Try it:
Gather all lines in the records below that include the word "esthétique".

Provided data:
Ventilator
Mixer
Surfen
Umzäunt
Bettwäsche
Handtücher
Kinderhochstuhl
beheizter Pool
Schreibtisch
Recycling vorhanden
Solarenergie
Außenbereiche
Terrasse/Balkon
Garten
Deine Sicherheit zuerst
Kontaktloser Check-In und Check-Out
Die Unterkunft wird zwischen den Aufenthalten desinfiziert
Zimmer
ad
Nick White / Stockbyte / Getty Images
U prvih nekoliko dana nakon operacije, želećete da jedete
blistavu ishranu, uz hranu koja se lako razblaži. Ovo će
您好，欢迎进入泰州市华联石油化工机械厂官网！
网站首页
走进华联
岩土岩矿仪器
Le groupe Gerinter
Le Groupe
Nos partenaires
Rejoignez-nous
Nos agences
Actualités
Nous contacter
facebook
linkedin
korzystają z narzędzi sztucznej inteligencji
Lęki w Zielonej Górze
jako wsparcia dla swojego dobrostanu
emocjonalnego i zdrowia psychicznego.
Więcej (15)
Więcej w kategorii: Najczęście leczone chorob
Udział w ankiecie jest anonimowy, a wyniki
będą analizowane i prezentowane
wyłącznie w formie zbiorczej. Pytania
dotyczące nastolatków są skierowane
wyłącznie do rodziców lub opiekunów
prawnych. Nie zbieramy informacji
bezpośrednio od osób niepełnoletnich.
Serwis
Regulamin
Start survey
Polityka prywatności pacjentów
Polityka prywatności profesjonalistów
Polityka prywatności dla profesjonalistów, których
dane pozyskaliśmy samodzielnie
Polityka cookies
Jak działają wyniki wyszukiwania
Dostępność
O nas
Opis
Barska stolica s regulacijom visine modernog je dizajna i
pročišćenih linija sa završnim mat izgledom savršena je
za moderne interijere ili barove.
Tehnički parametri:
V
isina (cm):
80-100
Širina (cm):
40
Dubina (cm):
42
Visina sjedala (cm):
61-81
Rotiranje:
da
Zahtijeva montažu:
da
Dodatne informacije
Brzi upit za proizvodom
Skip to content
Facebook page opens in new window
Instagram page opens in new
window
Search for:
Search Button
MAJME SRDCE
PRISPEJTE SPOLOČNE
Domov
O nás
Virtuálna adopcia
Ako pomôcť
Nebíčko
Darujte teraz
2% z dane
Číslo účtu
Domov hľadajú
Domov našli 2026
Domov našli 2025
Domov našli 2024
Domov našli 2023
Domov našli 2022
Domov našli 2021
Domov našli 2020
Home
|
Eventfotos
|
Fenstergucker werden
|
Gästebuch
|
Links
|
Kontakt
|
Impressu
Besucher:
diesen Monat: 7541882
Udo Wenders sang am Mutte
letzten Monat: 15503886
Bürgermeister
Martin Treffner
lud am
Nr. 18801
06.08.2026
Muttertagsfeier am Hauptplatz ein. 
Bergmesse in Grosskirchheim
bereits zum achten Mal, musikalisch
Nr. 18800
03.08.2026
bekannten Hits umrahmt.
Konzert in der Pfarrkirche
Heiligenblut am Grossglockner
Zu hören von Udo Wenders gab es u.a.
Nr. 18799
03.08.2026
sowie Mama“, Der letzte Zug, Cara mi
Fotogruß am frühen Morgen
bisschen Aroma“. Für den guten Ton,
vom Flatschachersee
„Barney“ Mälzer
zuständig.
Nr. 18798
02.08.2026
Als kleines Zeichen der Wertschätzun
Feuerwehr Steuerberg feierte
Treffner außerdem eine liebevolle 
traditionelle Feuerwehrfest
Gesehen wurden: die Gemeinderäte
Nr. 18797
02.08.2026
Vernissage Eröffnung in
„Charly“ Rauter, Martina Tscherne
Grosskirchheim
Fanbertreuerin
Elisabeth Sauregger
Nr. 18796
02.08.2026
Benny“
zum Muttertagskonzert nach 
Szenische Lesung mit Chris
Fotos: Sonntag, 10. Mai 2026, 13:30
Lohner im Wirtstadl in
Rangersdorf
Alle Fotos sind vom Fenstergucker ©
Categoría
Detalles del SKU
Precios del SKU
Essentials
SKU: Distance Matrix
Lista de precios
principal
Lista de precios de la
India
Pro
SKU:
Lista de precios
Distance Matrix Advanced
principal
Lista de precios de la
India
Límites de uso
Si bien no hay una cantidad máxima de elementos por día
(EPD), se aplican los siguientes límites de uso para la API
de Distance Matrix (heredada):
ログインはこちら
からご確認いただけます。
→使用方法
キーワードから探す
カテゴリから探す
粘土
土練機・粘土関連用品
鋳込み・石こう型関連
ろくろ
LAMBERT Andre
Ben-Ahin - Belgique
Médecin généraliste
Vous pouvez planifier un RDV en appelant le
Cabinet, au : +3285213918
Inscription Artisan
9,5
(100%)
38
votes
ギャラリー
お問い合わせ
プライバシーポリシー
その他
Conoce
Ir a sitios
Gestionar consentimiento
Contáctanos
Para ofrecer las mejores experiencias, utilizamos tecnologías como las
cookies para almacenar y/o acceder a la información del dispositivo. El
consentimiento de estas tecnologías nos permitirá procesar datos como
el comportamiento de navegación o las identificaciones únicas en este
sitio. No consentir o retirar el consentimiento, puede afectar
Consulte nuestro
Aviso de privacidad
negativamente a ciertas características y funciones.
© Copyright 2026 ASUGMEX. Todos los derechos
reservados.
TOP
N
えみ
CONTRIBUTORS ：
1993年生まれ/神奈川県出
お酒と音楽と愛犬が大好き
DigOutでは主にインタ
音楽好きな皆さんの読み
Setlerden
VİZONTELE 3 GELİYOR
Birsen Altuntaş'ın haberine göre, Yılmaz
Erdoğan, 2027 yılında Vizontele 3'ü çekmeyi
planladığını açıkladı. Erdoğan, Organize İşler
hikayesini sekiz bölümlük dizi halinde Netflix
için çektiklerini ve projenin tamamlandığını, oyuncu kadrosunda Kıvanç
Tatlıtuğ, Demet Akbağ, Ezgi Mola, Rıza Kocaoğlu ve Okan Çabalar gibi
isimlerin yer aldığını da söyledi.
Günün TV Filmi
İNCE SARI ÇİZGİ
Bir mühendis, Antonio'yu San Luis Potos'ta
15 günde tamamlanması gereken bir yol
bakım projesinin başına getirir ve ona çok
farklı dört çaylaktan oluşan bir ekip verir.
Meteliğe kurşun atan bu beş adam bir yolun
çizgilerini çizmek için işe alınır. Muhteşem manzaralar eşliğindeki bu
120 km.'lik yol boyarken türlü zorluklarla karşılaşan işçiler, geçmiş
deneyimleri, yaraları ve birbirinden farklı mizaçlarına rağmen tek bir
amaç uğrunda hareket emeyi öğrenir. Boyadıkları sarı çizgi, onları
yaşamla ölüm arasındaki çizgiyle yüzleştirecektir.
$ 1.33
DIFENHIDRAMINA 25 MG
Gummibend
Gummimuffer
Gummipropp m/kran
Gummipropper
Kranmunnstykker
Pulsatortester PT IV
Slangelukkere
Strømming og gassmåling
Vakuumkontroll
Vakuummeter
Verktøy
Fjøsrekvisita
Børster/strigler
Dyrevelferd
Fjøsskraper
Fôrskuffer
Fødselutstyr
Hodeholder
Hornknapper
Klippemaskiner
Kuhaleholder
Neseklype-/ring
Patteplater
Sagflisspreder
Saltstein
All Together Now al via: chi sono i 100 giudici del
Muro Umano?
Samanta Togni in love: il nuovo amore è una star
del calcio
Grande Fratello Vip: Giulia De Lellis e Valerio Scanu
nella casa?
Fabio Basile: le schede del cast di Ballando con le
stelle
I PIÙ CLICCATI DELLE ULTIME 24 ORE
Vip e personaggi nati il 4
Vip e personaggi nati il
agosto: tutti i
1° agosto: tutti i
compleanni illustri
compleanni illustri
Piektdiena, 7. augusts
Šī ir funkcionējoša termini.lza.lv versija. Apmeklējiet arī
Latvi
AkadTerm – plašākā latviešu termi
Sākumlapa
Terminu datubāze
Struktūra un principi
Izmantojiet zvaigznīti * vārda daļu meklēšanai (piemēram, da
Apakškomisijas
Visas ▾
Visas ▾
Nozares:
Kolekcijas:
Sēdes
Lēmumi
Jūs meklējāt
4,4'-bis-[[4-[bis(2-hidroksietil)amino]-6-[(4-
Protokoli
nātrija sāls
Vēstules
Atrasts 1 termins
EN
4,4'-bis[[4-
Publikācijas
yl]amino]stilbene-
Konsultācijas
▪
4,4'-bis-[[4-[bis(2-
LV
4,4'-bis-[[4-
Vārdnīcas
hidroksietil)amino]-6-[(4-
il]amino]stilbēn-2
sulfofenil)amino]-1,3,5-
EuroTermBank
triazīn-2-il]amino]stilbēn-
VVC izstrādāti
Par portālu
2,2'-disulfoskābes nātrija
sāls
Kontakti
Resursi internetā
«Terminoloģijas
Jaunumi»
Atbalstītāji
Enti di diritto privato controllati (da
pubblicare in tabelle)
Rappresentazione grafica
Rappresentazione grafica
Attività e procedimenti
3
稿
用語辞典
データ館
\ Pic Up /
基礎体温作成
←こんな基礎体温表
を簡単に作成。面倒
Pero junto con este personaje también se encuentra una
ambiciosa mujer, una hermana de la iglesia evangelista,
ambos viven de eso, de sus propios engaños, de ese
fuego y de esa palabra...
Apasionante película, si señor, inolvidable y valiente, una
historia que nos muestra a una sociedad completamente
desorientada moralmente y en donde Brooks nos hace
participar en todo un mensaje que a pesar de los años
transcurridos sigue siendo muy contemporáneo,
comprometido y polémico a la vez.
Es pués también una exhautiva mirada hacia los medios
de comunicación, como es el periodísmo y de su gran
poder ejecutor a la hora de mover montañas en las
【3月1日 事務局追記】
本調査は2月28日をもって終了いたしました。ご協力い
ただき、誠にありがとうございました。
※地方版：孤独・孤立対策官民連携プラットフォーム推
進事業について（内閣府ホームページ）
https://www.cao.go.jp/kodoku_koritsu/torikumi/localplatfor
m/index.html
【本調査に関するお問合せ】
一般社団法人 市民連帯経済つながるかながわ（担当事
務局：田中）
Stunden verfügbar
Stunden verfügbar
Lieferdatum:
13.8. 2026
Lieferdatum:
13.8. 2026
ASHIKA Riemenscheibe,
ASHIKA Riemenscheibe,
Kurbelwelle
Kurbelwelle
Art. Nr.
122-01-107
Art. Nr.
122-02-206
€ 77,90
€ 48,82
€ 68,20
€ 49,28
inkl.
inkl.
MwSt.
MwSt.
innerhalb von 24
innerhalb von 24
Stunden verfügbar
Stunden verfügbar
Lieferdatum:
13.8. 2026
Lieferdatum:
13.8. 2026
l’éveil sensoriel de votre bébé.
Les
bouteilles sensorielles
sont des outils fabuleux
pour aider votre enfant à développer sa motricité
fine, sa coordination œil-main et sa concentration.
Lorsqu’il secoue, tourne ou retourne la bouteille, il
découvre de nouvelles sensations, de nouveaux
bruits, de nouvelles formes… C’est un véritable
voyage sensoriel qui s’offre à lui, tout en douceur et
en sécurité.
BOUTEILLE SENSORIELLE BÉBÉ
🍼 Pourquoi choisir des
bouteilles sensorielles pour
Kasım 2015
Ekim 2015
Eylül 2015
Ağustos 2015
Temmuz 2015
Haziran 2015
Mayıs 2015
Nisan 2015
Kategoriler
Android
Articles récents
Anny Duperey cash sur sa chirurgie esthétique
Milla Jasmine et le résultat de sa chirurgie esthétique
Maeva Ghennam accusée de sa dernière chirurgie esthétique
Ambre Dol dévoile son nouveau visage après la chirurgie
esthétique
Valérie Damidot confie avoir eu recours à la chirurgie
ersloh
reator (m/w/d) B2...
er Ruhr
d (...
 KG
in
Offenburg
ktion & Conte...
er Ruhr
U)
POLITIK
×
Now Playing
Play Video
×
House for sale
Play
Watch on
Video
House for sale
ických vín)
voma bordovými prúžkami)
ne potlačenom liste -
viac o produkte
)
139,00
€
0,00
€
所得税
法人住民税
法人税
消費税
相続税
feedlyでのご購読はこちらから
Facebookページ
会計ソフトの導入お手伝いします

Written solution:
Anny Duperey cash sur sa chirurgie esthétique
Milla Jasmine et le résultat de sa chirurgie esthétique
Maeva Ghennam accusée de sa dernière chirurgie esthétique
esthétique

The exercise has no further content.